Just when one thought in the 21st century that it is certainly safe to participate in the trial of a new and promising drug, something goes terribly wrong! On March 13, 2006, six healthy male volunteers at St. Mark’s Hospital experienced symptoms ranging from headache, nausea, diarrhea, to peripheral vasodilatation, hypotension, tachycardia, to adult respiratory distress syndrome and multiple organ failure, resulting from the administration of what was considered a low dose of a new monoclonal antibody, TGN1412 (1). The use of monoclonal antibodies in the treatment of diseases such as lymphoma is common place in medicine today (2). These antibodies are clones of a single parent B cell, specific to one antigen, and when, in production, they are fused to a substance of interest, they can be used to identify and purify that substance (4). They have thus been used in the treatment of various cancers and, recently, this monoclonal antibody was hoped to be promising in the treatment of leukemia and auto-immune diseases such as rheumatoid arthritis (2).
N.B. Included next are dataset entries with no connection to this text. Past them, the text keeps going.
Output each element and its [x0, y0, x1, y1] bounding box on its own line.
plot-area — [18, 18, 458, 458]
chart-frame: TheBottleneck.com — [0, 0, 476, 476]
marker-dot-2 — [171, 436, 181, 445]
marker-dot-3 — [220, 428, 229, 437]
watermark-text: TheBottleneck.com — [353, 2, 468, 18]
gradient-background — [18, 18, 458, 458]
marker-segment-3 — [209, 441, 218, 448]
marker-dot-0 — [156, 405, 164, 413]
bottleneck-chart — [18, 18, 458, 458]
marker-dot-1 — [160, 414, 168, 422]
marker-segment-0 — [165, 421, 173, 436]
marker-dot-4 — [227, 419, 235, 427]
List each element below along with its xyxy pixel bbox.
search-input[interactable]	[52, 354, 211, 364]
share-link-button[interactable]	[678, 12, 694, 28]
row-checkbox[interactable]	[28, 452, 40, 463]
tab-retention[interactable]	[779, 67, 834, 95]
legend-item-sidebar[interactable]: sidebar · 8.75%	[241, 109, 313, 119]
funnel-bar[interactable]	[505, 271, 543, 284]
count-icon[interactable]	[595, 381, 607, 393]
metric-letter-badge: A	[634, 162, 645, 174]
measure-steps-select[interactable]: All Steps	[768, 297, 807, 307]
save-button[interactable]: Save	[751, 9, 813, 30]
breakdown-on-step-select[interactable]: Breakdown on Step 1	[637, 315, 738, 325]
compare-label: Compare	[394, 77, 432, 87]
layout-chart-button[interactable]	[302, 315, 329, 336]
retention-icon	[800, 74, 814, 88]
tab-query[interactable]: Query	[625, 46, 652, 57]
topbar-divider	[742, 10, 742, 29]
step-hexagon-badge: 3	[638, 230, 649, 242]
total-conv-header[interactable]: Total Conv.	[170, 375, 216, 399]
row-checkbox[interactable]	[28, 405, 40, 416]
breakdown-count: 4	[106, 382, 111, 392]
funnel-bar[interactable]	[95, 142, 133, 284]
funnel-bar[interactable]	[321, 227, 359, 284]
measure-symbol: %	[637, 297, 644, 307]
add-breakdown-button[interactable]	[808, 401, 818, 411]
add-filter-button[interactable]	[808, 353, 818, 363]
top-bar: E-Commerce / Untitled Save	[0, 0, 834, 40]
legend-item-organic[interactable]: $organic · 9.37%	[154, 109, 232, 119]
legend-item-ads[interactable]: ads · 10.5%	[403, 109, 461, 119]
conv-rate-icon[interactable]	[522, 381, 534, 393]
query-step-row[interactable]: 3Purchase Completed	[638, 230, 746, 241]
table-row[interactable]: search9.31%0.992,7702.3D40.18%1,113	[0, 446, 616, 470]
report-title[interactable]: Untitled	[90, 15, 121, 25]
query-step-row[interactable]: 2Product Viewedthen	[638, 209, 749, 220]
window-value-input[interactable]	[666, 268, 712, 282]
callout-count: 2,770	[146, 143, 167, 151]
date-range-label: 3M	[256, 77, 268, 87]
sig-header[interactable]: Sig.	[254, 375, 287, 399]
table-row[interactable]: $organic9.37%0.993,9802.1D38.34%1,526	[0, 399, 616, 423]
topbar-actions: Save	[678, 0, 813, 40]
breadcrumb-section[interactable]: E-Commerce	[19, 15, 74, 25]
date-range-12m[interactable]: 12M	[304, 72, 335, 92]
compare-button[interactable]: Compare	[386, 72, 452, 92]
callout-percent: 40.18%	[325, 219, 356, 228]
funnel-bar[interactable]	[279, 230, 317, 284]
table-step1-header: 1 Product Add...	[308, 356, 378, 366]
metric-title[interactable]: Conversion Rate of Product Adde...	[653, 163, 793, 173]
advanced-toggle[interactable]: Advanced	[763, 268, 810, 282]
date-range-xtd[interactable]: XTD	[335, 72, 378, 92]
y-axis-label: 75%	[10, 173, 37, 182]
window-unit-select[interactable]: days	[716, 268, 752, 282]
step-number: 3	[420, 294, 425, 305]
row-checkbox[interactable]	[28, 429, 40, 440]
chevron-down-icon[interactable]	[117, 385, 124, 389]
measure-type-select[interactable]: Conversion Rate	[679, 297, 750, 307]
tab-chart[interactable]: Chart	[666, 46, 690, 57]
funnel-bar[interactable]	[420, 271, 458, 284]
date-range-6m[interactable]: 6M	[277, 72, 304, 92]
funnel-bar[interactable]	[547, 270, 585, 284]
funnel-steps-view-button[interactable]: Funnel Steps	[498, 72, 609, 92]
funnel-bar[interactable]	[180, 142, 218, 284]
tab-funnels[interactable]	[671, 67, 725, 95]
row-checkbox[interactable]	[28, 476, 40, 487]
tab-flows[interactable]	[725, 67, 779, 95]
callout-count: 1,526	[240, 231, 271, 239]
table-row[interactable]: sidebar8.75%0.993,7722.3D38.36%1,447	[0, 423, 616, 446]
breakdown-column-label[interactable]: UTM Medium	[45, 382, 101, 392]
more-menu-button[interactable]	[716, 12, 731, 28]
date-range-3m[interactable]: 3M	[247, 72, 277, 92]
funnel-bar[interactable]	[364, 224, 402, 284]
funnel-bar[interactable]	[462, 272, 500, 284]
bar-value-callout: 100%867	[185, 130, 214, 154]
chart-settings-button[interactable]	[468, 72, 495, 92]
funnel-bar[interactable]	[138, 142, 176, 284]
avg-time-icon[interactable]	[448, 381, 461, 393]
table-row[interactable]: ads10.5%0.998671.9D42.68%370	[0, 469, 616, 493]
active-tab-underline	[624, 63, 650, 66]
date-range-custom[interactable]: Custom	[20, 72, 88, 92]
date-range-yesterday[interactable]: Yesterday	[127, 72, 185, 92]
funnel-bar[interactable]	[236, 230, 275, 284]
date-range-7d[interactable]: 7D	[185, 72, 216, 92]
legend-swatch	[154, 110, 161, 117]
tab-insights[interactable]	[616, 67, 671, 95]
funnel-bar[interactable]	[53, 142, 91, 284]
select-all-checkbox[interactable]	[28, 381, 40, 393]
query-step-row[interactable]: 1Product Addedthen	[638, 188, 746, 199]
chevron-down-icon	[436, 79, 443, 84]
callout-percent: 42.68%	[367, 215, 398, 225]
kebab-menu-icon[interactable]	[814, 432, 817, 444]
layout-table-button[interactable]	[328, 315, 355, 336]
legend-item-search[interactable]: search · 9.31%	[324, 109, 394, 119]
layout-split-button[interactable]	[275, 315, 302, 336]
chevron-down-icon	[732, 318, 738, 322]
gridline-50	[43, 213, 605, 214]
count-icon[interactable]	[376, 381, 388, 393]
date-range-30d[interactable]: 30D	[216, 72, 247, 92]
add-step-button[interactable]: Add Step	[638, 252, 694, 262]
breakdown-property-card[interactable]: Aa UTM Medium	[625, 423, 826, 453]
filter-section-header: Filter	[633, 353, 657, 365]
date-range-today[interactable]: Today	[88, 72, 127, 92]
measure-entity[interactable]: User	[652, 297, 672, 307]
TGN1412, developed by TeGenero Immuno Therapeutics and tested initially on mice by Parexel, is one such humanized (as opposed to murine or mouse) monoclonal antibody (2). It is unique both because it is a “super-agonist” of the T cell surface receptor CD28 and because normally this trigger would require that the T cell were also attached to a co-stimulator antigen for significant response (3). For TGN1412 this is not the case and given a much greater expected immune system response, it would seem that this antibody would be geared towards patients with a suppressed immune system. Instead, it was found that TGN1412 preferentially activated regulatory T cells and a net suppression of the immune response. This was the thinking in utilizing the drug for patients with conditions like rheumatoid arthritis, where the immune system is hard at work attacking the body’s joints.
Many are calling what occurred in this first human trial with TGN1412 the result of a cytokine storm, characterized by, and evidenced in all six of the volunteers in this clinical trial, the presence of multiple inflammatory mediators in the patient’s serum (1). All six men also suffered early acute lung injury and lymphopenia, (low numbers of lymphocytes) which is not characteristic of cytokine storm (1). All six men survived after extensive treatment, complication, and stay, ranging from 30 to 45 days, in the Intensive Care Unit of the National Health Service hospital in London and an intensive inquiry into the events was immediately underway by the Medicines and Healthcare products Regulatory Agency in the United Kingdom (2). There remain questions related to the after-effects to the six volunteers, including lower than normal numbers of functioning T cells and the development of cancer in one participant (3). TeGenero maintains that all earlier animal testing produced dramatically different results with the clinical trial producing completely unexpected results. The clinical study was approved by the MHRA and according to their reports, protocols were followed, with no deficiencies identified in the manufacture and storage of TGN1412 (3). The conclusion remains that the outcome was the result of an “unpredicted biological action of the drug in humans” and much further monoclonal antibody research has been stunted in the UK (3). While certainly oftentimes the benefits outweigh the negatives of medical research, this example certainly does little to bolster the public’s confidence in placing their safety in our hands.

References:
(1) “Cytokine Storm in a Phase 1 Trial of the Anti-CD28 Monoclonal Antibody TGN1412.” The New England Journal of Medicine, Volume 355:1018-1028, September 7, 2006.
(2) “Catastrophic Immune Response may have caused drug trial horror.” New Scientist, 14:22, March 17, 2006.